Subtiline et "bacille des foins"

Les découvertes des savants, si souvent déterminées par le hasard, ne manquent pas non plus d'imprévu dans leurs résultats, et celle de la « subtiline », un des derniers antibiotiques reconnus, le consacre une fois de plus à propos d'une récente décision judiciaire.

Extraite non pas d'un champignon, comme d'autres médicaments de la même famille, mais d'un bacille, le Bacillus subtilis, dénommé couramment « bacille du foin », très répandu dans la nature, la subtiline, encore appelée « subténoline », « subticelline », ou « bacillomycine », selon son mode de préparation, possède d'après certains expérimentateurs une action supérieure à celle de la pénicilline pour obtenir la cicatrisation des plaies. Notre propos laissera de côté ses différents avantages thérapeutiques pour ne faire état que des effets qu'elle est susceptible de produire, tant au point de vue agricole que social.

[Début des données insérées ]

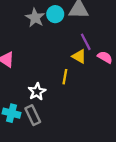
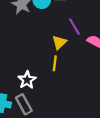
yellow triangle: (79, 56) -> (59, 42), moved, turned 48

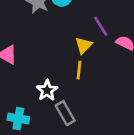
gray rectangle: (24, 104) -> (65, 113), moved

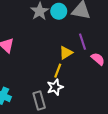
white star: (47, 90) -> (55, 87), moved

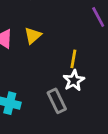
yellow triangle: (66, 53) -> (33, 36), moved

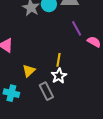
yellow triangle: (33, 36) -> (29, 71), moved

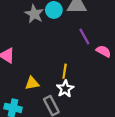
yellow triangle: (29, 71) -> (32, 83), turned 32

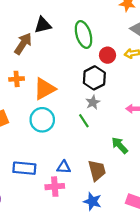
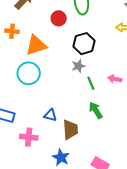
red circle: (108, 55) -> (59, 18), moved
green line: (84, 121) -> (91, 83), moved
blue triangle: (64, 167) -> (50, 115), moved

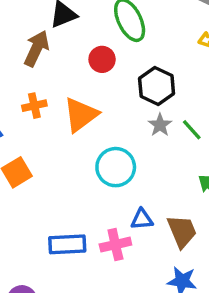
cyan circle: (29, 73) -> (116, 167), moved
green line: (91, 83) -> (192, 130), moved
pink cross: (29, 137) -> (115, 245), moved

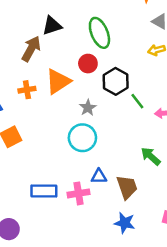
red circle: (102, 59) -> (88, 64), moved
orange triangle: (81, 115) -> (58, 81), moved
gray star: (160, 125) -> (88, 108), moved
green line: (192, 130) -> (137, 101), moved

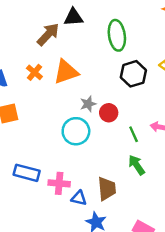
red circle: (88, 64) -> (109, 113), moved
black hexagon: (116, 81) -> (133, 74), moved
orange cross: (27, 90) -> (34, 72), turned 35
green line: (137, 101) -> (134, 134), moved
blue triangle: (99, 177) -> (79, 198), moved

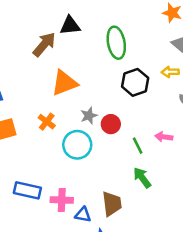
orange cross: (34, 72) -> (47, 122), moved

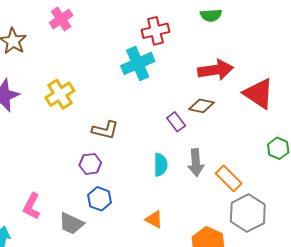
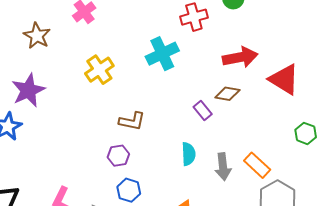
red cross: (155, 31) -> (194, 17), moved
yellow cross: (60, 94) -> (99, 70), moved
gray arrow: (196, 163) -> (223, 167), moved

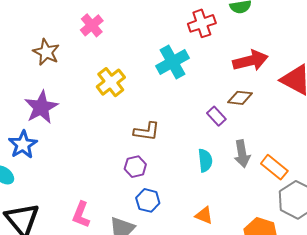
gray arrow: (223, 167) -> (242, 154), moved

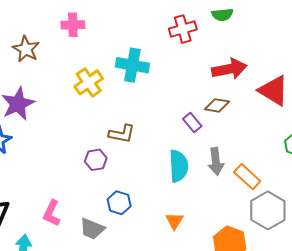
pink cross: (92, 25) -> (73, 25), turned 35
cyan cross: (172, 62) -> (132, 65), moved, turned 36
cyan semicircle: (205, 160) -> (179, 166), size x1.4
purple hexagon: (135, 167) -> (96, 160), moved
orange triangle: (204, 215) -> (174, 221), turned 36

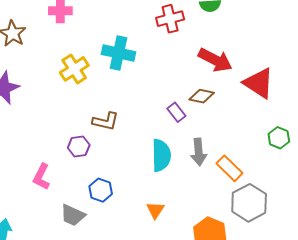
red arrow: (229, 69) -> (215, 60), turned 36
pink L-shape: (52, 213) -> (41, 177), moved

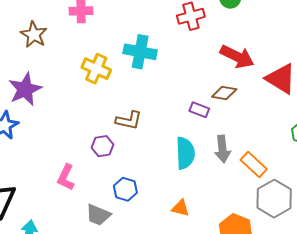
yellow cross: (74, 69) -> (96, 69), turned -32
purple rectangle: (176, 112) -> (199, 110), turned -30
orange triangle: (155, 210) -> (181, 208), turned -48

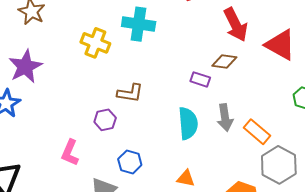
red arrow: (237, 57) -> (236, 25), turned 40

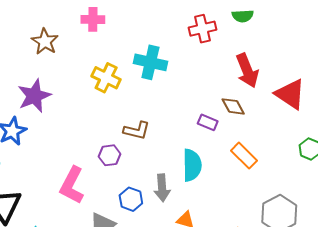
brown diamond: (224, 62) -> (233, 106), turned 50
gray arrow: (225, 118) -> (162, 188), moved
orange rectangle: (257, 132) -> (244, 156), moved
pink L-shape: (70, 153) -> (72, 185), size x1.4

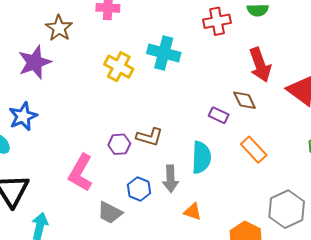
purple star: (34, 96) -> (35, 62), moved
brown L-shape: (137, 130) -> (149, 137), moved

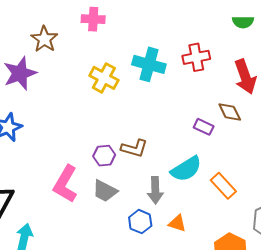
red cross: (217, 21) -> (196, 57), moved
orange rectangle: (254, 150) -> (223, 186), moved
cyan semicircle: (201, 157) -> (186, 169), turned 56
blue hexagon: (139, 189) -> (140, 222), moved
gray trapezoid: (110, 213) -> (105, 191), moved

Au cours des journées chaudes de l'été, quand après avoir été fauchés les foins sont mis en meules, la température intérieure de celles-ci atteint facilement 80°, puis, sous l'influence de la vapeur d'eau, la fermentation du fourrage et la pullulation du bacille, cette chaleur interne peut s'élever d'une manière surprenante jusqu'à 200 et même 300°. Dans ces conditions, il est facile de comprendre que, sous l'effet d'un courant d'air, il puisse se produire une combustion spontanée de la masse, occasionnant des incendies plus ou moins graves, sans qu'il y ait lieu de suspecter une main criminelle de les avoir allumés.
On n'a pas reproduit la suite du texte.